## Extracted material

----------------------------------------

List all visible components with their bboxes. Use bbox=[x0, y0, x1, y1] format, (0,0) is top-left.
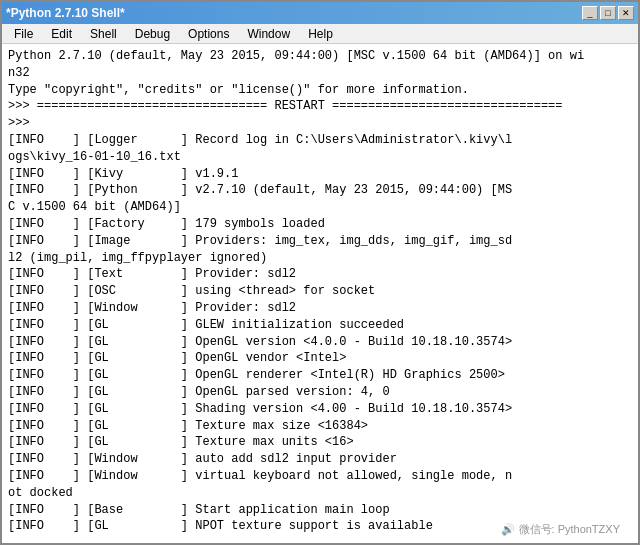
console-line: [INFO ] [GL ] Texture max size <16384> bbox=[8, 418, 632, 435]
menu-edit[interactable]: Edit bbox=[43, 25, 80, 43]
menu-shell[interactable]: Shell bbox=[82, 25, 125, 43]
menu-help[interactable]: Help bbox=[300, 25, 341, 43]
console-line: [INFO ] [Base ] Start application main l… bbox=[8, 502, 632, 519]
console-line: ogs\kivy_16-01-10_16.txt bbox=[8, 149, 632, 166]
menu-bar: File Edit Shell Debug Options Window Hel… bbox=[2, 24, 638, 44]
console-line: [INFO ] [GL ] OpenGL vendor <Intel> bbox=[8, 350, 632, 367]
console-line: [INFO ] [Window ] auto add sdl2 input pr… bbox=[8, 451, 632, 468]
console-line: [INFO ] [Window ] Provider: sdl2 bbox=[8, 300, 632, 317]
title-bar: *Python 2.7.10 Shell* _ □ ✕ bbox=[2, 2, 638, 24]
menu-debug[interactable]: Debug bbox=[127, 25, 178, 43]
console-line: [INFO ] [Text ] Provider: sdl2 bbox=[8, 266, 632, 283]
console-line: [INFO ] [GL ] OpenGL parsed version: 4, … bbox=[8, 384, 632, 401]
menu-options[interactable]: Options bbox=[180, 25, 237, 43]
console-line: Python 2.7.10 (default, May 23 2015, 09:… bbox=[8, 48, 632, 65]
close-button[interactable]: ✕ bbox=[618, 6, 634, 20]
console-line: [INFO ] [GL ] GLEW initialization succee… bbox=[8, 317, 632, 334]
console-line: C v.1500 64 bit (AMD64)] bbox=[8, 199, 632, 216]
console-line: [INFO ] [Image ] Providers: img_tex, img… bbox=[8, 233, 632, 250]
watermark: 🔊 微信号: PythonTZXY bbox=[501, 522, 620, 537]
main-window: *Python 2.7.10 Shell* _ □ ✕ File Edit Sh… bbox=[0, 0, 640, 545]
menu-window[interactable]: Window bbox=[239, 25, 298, 43]
maximize-button[interactable]: □ bbox=[600, 6, 616, 20]
console-line: [INFO ] [Python ] v2.7.10 (default, May … bbox=[8, 182, 632, 199]
console-line: l2 (img_pil, img_ffpyplayer ignored) bbox=[8, 250, 632, 267]
watermark-icon: 🔊 bbox=[501, 523, 515, 535]
console-line: [INFO ] [Logger ] Record log in C:\Users… bbox=[8, 132, 632, 149]
console-line: ot docked bbox=[8, 485, 632, 502]
minimize-button[interactable]: _ bbox=[582, 6, 598, 20]
console-line: [INFO ] [Kivy ] v1.9.1 bbox=[8, 166, 632, 183]
console-line: >>> bbox=[8, 115, 632, 132]
console-line: [INFO ] [Window ] virtual keyboard not a… bbox=[8, 468, 632, 485]
console-line: [INFO ] [GL ] Texture max units <16> bbox=[8, 434, 632, 451]
console-output[interactable]: Python 2.7.10 (default, May 23 2015, 09:… bbox=[2, 44, 638, 543]
console-line: [INFO ] [GL ] OpenGL renderer <Intel(R) … bbox=[8, 367, 632, 384]
window-title: *Python 2.7.10 Shell* bbox=[6, 6, 125, 20]
console-line: [INFO ] [Factory ] 179 symbols loaded bbox=[8, 216, 632, 233]
menu-file[interactable]: File bbox=[6, 25, 41, 43]
watermark-text: 微信号: PythonTZXY bbox=[519, 523, 620, 535]
console-line: [INFO ] [OSC ] using <thread> for socket bbox=[8, 283, 632, 300]
console-line: [INFO ] [GL ] OpenGL version <4.0.0 - Bu… bbox=[8, 334, 632, 351]
console-line: Type "copyright", "credits" or "license(… bbox=[8, 82, 632, 99]
console-line: n32 bbox=[8, 65, 632, 82]
console-line: >>> ================================ RES… bbox=[8, 98, 632, 115]
console-line: [INFO ] [GL ] Shading version <4.00 - Bu… bbox=[8, 401, 632, 418]
window-controls: _ □ ✕ bbox=[582, 6, 634, 20]
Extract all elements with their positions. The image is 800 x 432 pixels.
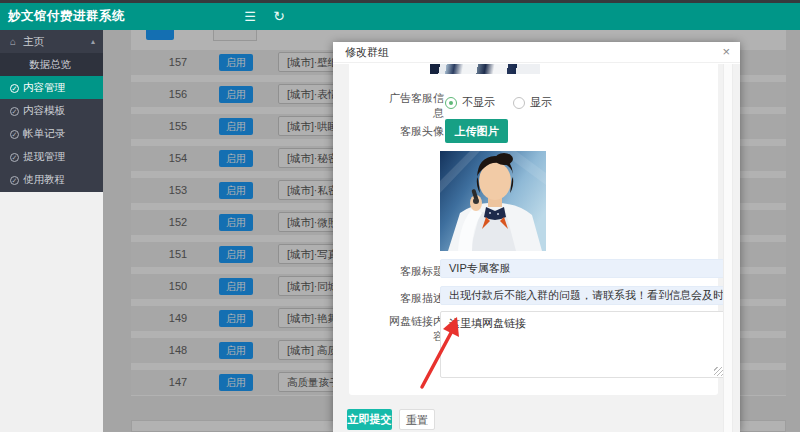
resize-grip[interactable] xyxy=(714,367,723,376)
sidebar-item-content-template[interactable]: ✓内容模板 xyxy=(0,99,103,122)
modal-scrollbar[interactable] xyxy=(723,64,733,432)
screen: 妙文馆付费进群系统 ☰ ↻ ⌂主页 ▴ 数据总览 ✓内容管理 ✓内容模板 ✓帐单… xyxy=(0,0,800,432)
sidebar-item-data-overview[interactable]: 数据总览 xyxy=(0,53,103,76)
upload-image-button[interactable]: 上传图片 xyxy=(445,119,508,143)
chevron-up-icon: ▴ xyxy=(91,30,95,53)
radio-hide-label[interactable]: 不显示 xyxy=(462,96,495,108)
service-desc-input[interactable]: 出现付款后不能入群的问题，请联系我！看到信息会及时回复的 xyxy=(440,286,725,305)
reset-button[interactable]: 重置 xyxy=(399,409,435,430)
sidebar-item-label: 提现管理 xyxy=(23,150,65,162)
menu-icon[interactable]: ☰ xyxy=(240,3,260,30)
sidebar-item-label: 使用教程 xyxy=(23,173,65,185)
check-circle-icon: ✓ xyxy=(10,84,19,93)
sidebar: ⌂主页 ▴ 数据总览 ✓内容管理 ✓内容模板 ✓帐单记录 ✓提现管理 ✓使用教程 xyxy=(0,30,103,192)
refresh-icon[interactable]: ↻ xyxy=(269,3,289,30)
radio-show[interactable] xyxy=(513,97,525,109)
modal-body: 广告客服信息 不显示显示 客服头像 上传图片 xyxy=(333,64,740,432)
netdisk-link-textarea[interactable]: 这里填网盘链接 xyxy=(440,311,725,378)
app-header: 妙文馆付费进群系统 ☰ ↻ xyxy=(0,3,800,30)
check-circle-icon: ✓ xyxy=(10,153,19,162)
sidebar-item-bill-record[interactable]: ✓帐单记录 xyxy=(0,122,103,145)
sidebar-item-home[interactable]: ⌂主页 ▴ xyxy=(0,30,103,53)
service-title-input[interactable]: VIP专属客服 xyxy=(440,259,725,278)
radio-show-label[interactable]: 显示 xyxy=(530,96,552,108)
close-icon[interactable]: × xyxy=(722,44,730,60)
sidebar-item-content-manage[interactable]: ✓内容管理 xyxy=(0,76,103,99)
service-title-label: 客服标题 xyxy=(364,264,444,279)
sidebar-item-label: 主页 xyxy=(23,35,44,47)
check-circle-icon: ✓ xyxy=(10,130,19,139)
modal-title: 修改群组 xyxy=(345,42,389,63)
clipped-group-avatar-image xyxy=(430,64,540,74)
sidebar-lower-area xyxy=(0,192,103,432)
service-avatar-image xyxy=(440,151,546,251)
check-circle-icon: ✓ xyxy=(10,176,19,185)
sidebar-item-label: 内容模板 xyxy=(23,104,65,116)
avatar-label: 客服头像 xyxy=(364,124,444,139)
netdisk-link-text: 这里填网盘链接 xyxy=(449,317,526,329)
app-title: 妙文馆付费进群系统 xyxy=(8,3,125,30)
home-icon: ⌂ xyxy=(10,30,23,53)
sidebar-item-label: 内容管理 xyxy=(23,81,65,93)
submit-button[interactable]: 立即提交 xyxy=(347,409,392,430)
check-circle-icon: ✓ xyxy=(10,107,19,116)
radio-hide[interactable] xyxy=(445,97,457,109)
sidebar-item-label: 帐单记录 xyxy=(23,127,65,139)
ad-service-radio-group: 不显示显示 xyxy=(445,93,570,107)
sidebar-item-withdraw-manage[interactable]: ✓提现管理 xyxy=(0,145,103,168)
edit-group-form: 广告客服信息 不显示显示 客服头像 上传图片 xyxy=(349,64,718,395)
service-desc-label: 客服描述 xyxy=(364,291,444,306)
sidebar-item-label: 数据总览 xyxy=(29,58,71,70)
ad-service-label: 广告客服信息 xyxy=(382,91,444,121)
modal-titlebar: 修改群组 × xyxy=(333,42,740,63)
sidebar-item-tutorial[interactable]: ✓使用教程 xyxy=(0,168,103,191)
netdisk-link-label: 网盘链接内容 xyxy=(382,314,444,344)
edit-group-modal: 修改群组 × 广告客服信息 不显示显示 客服头像 上传图片 xyxy=(333,42,740,432)
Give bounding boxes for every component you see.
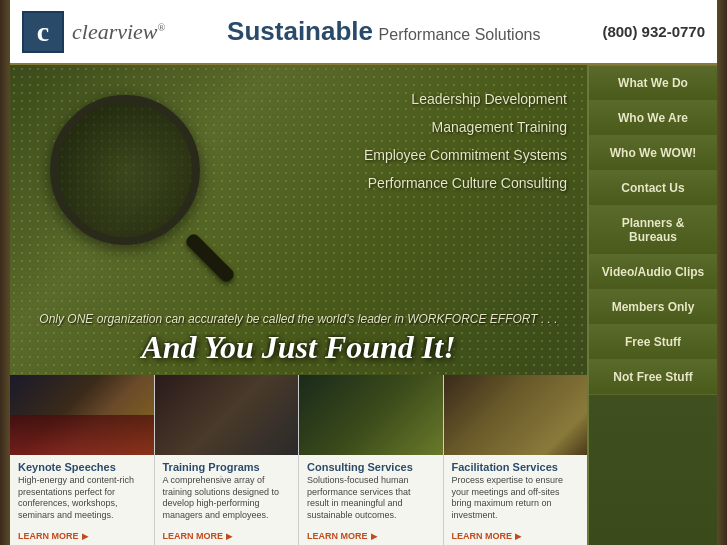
card-training: Training Programs A comprehensive array … (155, 375, 300, 545)
service-item-1: Leadership Development (364, 85, 567, 113)
magnifier-handle (184, 232, 236, 284)
card-keynote: Keynote Speeches High-energy and content… (10, 375, 155, 545)
logo-wordmark: clearview® (72, 19, 165, 45)
nav-item-who-we-are[interactable]: Who We Are (589, 101, 717, 136)
card-desc-consulting: Solutions-focused human performance serv… (307, 475, 435, 528)
nav-item-what-we-do[interactable]: What We Do (589, 65, 717, 101)
card-image-facilitation (444, 375, 588, 455)
card-facilitation: Facilitation Services Process expertise … (444, 375, 588, 545)
nav-item-not-free[interactable]: Not Free Stuff (589, 360, 717, 395)
sidebar: What We Do Who We Are Who We WOW! Contac… (587, 65, 717, 545)
phone-number: (800) 932-0770 (602, 23, 705, 40)
hero-section: Leadership Development Management Traini… (10, 65, 587, 375)
logo-box: c (22, 11, 64, 53)
services-list: Leadership Development Management Traini… (364, 85, 567, 197)
nav-item-who-we-wow[interactable]: Who We WOW! (589, 136, 717, 171)
card-image-consulting (299, 375, 443, 455)
hero-subtitle: Only ONE organization can accurately be … (20, 312, 577, 326)
cards-area: Keynote Speeches High-energy and content… (10, 375, 587, 545)
card-image-training (155, 375, 299, 455)
learn-more-consulting[interactable]: LEARN MORE (307, 531, 435, 541)
learn-more-facilitation[interactable]: LEARN MORE (452, 531, 580, 541)
nav-item-video[interactable]: Video/Audio Clips (589, 255, 717, 290)
magnifier-circle (50, 95, 200, 245)
card-desc-training: A comprehensive array of training soluti… (163, 475, 291, 528)
card-consulting: Consulting Services Solutions-focused hu… (299, 375, 444, 545)
logo-area: c clearview® (22, 11, 165, 53)
card-image-keynote (10, 375, 154, 455)
nav-item-members[interactable]: Members Only (589, 290, 717, 325)
magnifier-graphic (30, 85, 250, 285)
nav-item-contact-us[interactable]: Contact Us (589, 171, 717, 206)
card-desc-keynote: High-energy and content-rich presentatio… (18, 475, 146, 528)
header: c clearview® Sustainable Performance Sol… (10, 0, 717, 65)
service-item-4: Performance Culture Consulting (364, 169, 567, 197)
content-area: Leadership Development Management Traini… (10, 65, 587, 545)
card-title-keynote: Keynote Speeches (18, 461, 146, 473)
hero-text-area: Only ONE organization can accurately be … (10, 312, 587, 365)
right-border (717, 0, 727, 545)
left-border (0, 0, 10, 545)
tagline: Sustainable Performance Solutions (165, 16, 602, 47)
main-layout: Leadership Development Management Traini… (10, 65, 717, 545)
service-item-3: Employee Commitment Systems (364, 141, 567, 169)
learn-more-keynote[interactable]: LEARN MORE (18, 531, 146, 541)
service-item-2: Management Training (364, 113, 567, 141)
nav-item-planners[interactable]: Planners & Bureaus (589, 206, 717, 255)
nav-item-free-stuff[interactable]: Free Stuff (589, 325, 717, 360)
card-title-training: Training Programs (163, 461, 291, 473)
card-title-facilitation: Facilitation Services (452, 461, 580, 473)
card-title-consulting: Consulting Services (307, 461, 435, 473)
learn-more-training[interactable]: LEARN MORE (163, 531, 291, 541)
hero-main-text: And You Just Found It! (20, 330, 577, 365)
card-desc-facilitation: Process expertise to ensure your meeting… (452, 475, 580, 528)
logo-c: c (37, 16, 49, 48)
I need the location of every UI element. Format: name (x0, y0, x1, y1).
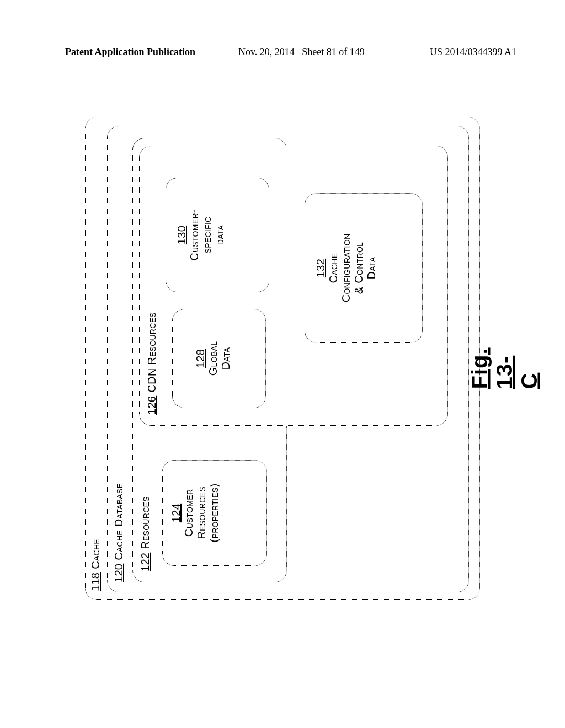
refnum-130: 130 (175, 226, 188, 244)
refnum-118: 118 (89, 572, 102, 591)
figure-caption-number: 13-C (492, 356, 541, 389)
text-resources: Resources (139, 496, 151, 549)
page-header: Patent Application Publication Nov. 20, … (0, 46, 565, 63)
figure-caption-wrap: Fig. 13-C (488, 352, 521, 385)
diagram-rotated: 118 Cache 120 Cache Database 122 Resourc… (84, 116, 481, 601)
text-customer: Customer (183, 460, 195, 566)
text-data-2: data (214, 178, 226, 292)
label-global-data: 128 Global Data (194, 309, 232, 408)
text-global: Global (207, 309, 220, 408)
text-configuration: Configuration (340, 193, 353, 343)
header-mid: Nov. 20, 2014 Sheet 81 of 149 (238, 46, 365, 58)
text-cache: Cache (89, 539, 102, 569)
refnum-120: 120 (113, 564, 125, 582)
label-cache: 118 Cache (89, 539, 102, 591)
refnum-122: 122 (139, 553, 151, 571)
text-and-control: & Control (353, 193, 365, 343)
figure-caption-prefix: Fig. (467, 347, 492, 389)
label-customer-resources: 124 Customer Resources (properties) (170, 460, 221, 566)
refnum-126: 126 (146, 396, 158, 415)
text-data-1: Data (220, 309, 232, 408)
text-customer-hyph: Customer- (188, 178, 201, 292)
label-resources: 122 Resources (139, 496, 152, 571)
label-customer-specific-data: 130 Customer- specific data (175, 178, 226, 292)
refnum-128: 128 (194, 349, 206, 368)
text-specific: specific (201, 178, 214, 292)
page: Patent Application Publication Nov. 20, … (0, 0, 565, 728)
text-cache-2: Cache (327, 193, 340, 343)
diagram-canvas: 118 Cache 120 Cache Database 122 Resourc… (84, 116, 481, 601)
refnum-124: 124 (170, 504, 182, 522)
label-cdn-resources: 126 CDN Resources (146, 312, 158, 415)
text-properties: (properties) (208, 460, 221, 566)
figure-caption: Fig. 13-C (467, 347, 542, 389)
header-sheet: Sheet 81 of 149 (302, 46, 364, 57)
text-cache-database: Cache Database (113, 483, 125, 560)
header-left: Patent Application Publication (65, 46, 195, 58)
refnum-132: 132 (315, 259, 327, 277)
text-cdn-resources: CDN Resources (146, 312, 158, 393)
header-right: US 2014/0344399 A1 (430, 46, 516, 58)
text-resources-2: Resources (195, 460, 208, 566)
label-cache-config-control: 132 Cache Configuration & Control Data (315, 193, 378, 343)
label-cache-database: 120 Cache Database (113, 483, 125, 582)
text-data-3: Data (365, 193, 378, 343)
header-date: Nov. 20, 2014 (238, 46, 295, 57)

----------------------------------------

## Task requirements
Taking each line of the material above in turn, count those containing the string "Leadership". State the number alone.

## Answer
5